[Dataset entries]

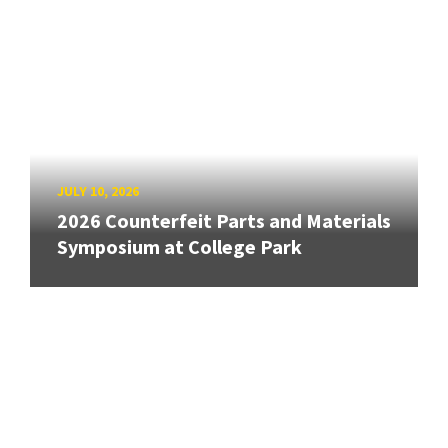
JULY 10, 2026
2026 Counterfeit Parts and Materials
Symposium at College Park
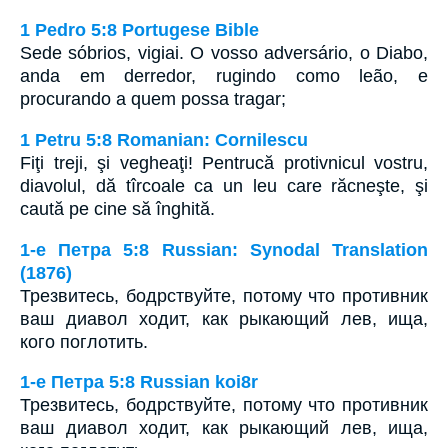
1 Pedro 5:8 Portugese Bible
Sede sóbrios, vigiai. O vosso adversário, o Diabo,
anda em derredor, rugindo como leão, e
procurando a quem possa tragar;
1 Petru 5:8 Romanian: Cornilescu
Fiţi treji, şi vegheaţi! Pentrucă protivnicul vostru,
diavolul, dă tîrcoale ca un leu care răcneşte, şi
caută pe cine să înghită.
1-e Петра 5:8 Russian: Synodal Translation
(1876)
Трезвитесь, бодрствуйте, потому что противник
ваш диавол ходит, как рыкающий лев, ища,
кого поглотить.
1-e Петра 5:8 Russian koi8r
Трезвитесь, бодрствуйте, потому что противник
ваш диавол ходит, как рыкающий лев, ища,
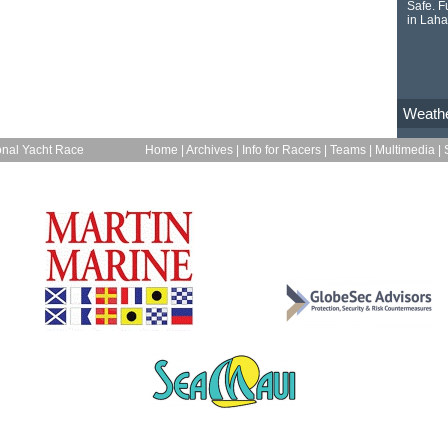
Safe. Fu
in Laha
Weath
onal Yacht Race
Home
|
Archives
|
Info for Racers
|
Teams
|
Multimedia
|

## Your task
Above are the records; repeat them exactly, omitting every picture.

## Answer to this exercise
JULY 10, 2026
2026 Counterfeit Parts and Materials
Symposium at College Park
1 Pedro 5:8 Portugese Bible
Sede sóbrios, vigiai. O vosso adversário, o Diabo,
anda em derredor, rugindo como leão, e
procurando a quem possa tragar;
1 Petru 5:8 Romanian: Cornilescu
Fiţi treji, şi vegheaţi! Pentrucă protivnicul vostru,
diavolul, dă tîrcoale ca un leu care răcneşte, şi
caută pe cine să înghită.
1-e Петра 5:8 Russian: Synodal Translation
(1876)
Трезвитесь, бодрствуйте, потому что противник
ваш диавол ходит, как рыкающий лев, ища,
кого поглотить.
1-e Петра 5:8 Russian koi8r
Трезвитесь, бодрствуйте, потому что противник
ваш диавол ходит, как рыкающий лев, ища,
Safe. Fu
in Laha
Weath
onal Yacht Race
Home
|
Archives
|
Info for Racers
|
Teams
|
Multimedia
|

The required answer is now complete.